What is it about taxpayer-supported stadiums in this town that gets the populist juices flowing? Pittsburgh has two jewels of stadiums on the North Shore that came about despite huge public controversy a decade ago -- and it's way past time to let that issue die.
Yet this week Allegheny County Controller Mark Patrick Flaherty unhelpfully summoned up the ghost of controversy past with a letter of warning to the Rooney family: If the Rooneys sell the team, the demand would follow to reimburse at least part of the $281 million in public funds it cost to build Heinz Field.
Mr. Flaherty would deny he is reviving the stadium controversy; he says he is just being a fiscal watchdog and trying to guarantee the Steelers' stay for another 75 years. But his assumptions are full of echoes from the old stadium saga and so is the soak-the-rich-sports-figures populism that animates his action.
Clearly, Mr. Flaherty has seen a political opportunity and has been less than scrupulous in exploiting it. While he assumes a legal authority, the sections of the lease agreement Mr. Flaherty cites between the Steelers franchise and the Sports & Exhibition Authority do not back up his contention that a reimbursement would be required. This is nothing but a bluff and a shakedown.
Even if the lease agreement did say what he thinks it says, the logic of his warning letter is dubious. In his letter to the Rooney family, he argues that "the new stadium and the generous lease provisions contributed significantly to increases in the value of the Steelers franchise" -- and, using Forbes magazine figures, he says the team's value has risen from $300 million in 1998 to $929 million in 2007.

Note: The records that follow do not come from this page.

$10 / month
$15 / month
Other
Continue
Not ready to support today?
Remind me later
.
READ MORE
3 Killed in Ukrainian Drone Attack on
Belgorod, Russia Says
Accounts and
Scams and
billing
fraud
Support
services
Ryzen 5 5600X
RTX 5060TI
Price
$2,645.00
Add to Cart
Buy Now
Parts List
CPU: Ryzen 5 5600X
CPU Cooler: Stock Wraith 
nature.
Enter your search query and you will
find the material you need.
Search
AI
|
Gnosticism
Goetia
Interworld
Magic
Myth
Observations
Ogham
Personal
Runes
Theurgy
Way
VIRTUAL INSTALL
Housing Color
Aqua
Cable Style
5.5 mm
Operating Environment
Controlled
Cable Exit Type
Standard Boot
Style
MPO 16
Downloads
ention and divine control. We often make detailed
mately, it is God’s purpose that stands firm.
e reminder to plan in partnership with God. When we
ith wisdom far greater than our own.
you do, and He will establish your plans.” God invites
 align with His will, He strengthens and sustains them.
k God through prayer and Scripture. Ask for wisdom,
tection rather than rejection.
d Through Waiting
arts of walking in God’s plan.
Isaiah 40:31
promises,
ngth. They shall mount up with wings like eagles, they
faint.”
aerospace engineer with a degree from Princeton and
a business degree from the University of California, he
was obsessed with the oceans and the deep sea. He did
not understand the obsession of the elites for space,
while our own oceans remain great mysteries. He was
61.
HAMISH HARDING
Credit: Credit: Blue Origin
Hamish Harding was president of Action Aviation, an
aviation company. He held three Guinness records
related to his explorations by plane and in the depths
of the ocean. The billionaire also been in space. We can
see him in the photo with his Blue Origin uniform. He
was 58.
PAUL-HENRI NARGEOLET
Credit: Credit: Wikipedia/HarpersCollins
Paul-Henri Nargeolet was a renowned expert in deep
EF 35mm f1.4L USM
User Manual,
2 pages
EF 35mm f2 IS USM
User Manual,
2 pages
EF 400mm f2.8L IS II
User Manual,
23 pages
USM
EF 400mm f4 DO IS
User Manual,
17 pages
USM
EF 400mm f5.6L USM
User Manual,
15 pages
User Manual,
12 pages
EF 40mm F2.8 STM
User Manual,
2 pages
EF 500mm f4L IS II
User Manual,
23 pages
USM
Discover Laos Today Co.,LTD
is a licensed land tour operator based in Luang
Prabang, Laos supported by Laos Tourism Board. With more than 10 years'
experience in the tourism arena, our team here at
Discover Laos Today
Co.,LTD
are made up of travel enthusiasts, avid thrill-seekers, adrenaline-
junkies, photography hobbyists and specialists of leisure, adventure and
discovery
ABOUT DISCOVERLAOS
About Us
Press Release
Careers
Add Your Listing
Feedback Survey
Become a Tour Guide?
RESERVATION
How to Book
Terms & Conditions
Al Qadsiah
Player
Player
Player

To which we have to ask: So what? Although the Rooneys have been a highly respected family in Pittsburgh, Heinz Field was not built as a gift or favor for them. It was built because the continuing presence of their franchise in Pittsburgh was seen as vital to the prestige and economic well-being of this area -- and so it has proved.
A change in ownership would not change the self-interest of this city and county in remaining the capital of Steeler Nation. Certainly, government would not have done anything to deserve the money back on its investment -- money that has been returned in countless ways since the stadium's opening in 2001.
What is troublesome about this grandstanding play by the controller is that it has the potential to complicate what are apparently difficult negotiations between a prospective new owner, Stanley Druckenmiller, and a divided Rooney family.
If Mr. Flaherty's threat to demand back millions of dollars in public funds were taken as real, he would have effectively driven up the selling price by millions of dollars. Although Mr. Flaherty's stated motive is to ensure the Steelers stay for 75 more years, this piece of political mischief only complicates that goal -- ironically, the one public interest that should be protected here.